*WHAT IS EXPECTED*: Only one part of the listing is needed: the lines from the one with "и свою відповідь" through the last line, copied exactly and free of pictures.

*EXERCISE MATERIALS*:

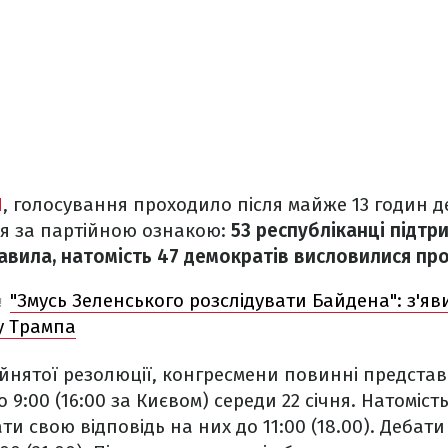
N
, голосування проходило після майже 13 годин д
ся за партійною ознакою:
53 республіканці підтр
авила, натомість 47 демократів висловилися про
"Змусь Зеленського розслідувати Байдена": з'яв
!
ту Трампа
йнятої резолюції, конгресмени повинні представ
 9:00 (16:00 за Києвом) середи 22 січня. Натоміст
и свою відповідь на них до 11:00 (18.00). Дебати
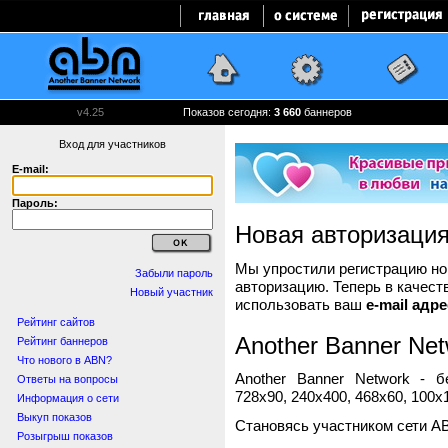
v4.25
Показов сегодня:
3 660
баннеров
Вход для участников
E-mail:
Пароль:
Новая авторизаци
Мы упростили регистрацию нов
Забыли пароль
авторизацию. Теперь в качест
Новый участник
использовать ваш
e-mail адре
Рейтинг сайтов
Another Banner Net
Рейтинг баннеров
Что нового в ABN?
Another Banner Network - 
Ответы на вопросы
728x90, 240x400, 468x60, 100x1
Информация о сети
Выкуп показов
Становясь участником сети A
Розыгрыш показов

*SOLUTION FOR THIS PROBLEM*:
и свою відповідь на них до 11:00 (18.00). Дебати
v4.25
Показов сегодня:
3 660
баннеров
Вход для участников
E-mail:
Пароль:
Новая авторизаци
Мы упростили регистрацию нов
Забыли пароль
авторизацию. Теперь в качест
Новый участник
использовать ваш
e-mail адре
Рейтинг сайтов
Another Banner Net
Рейтинг баннеров
Что нового в ABN?
Another Banner Network - 
Ответы на вопросы
728x90, 240x400, 468x60, 100x1
Информация о сети
Выкуп показов
Становясь участником сети A
Розыгрыш показов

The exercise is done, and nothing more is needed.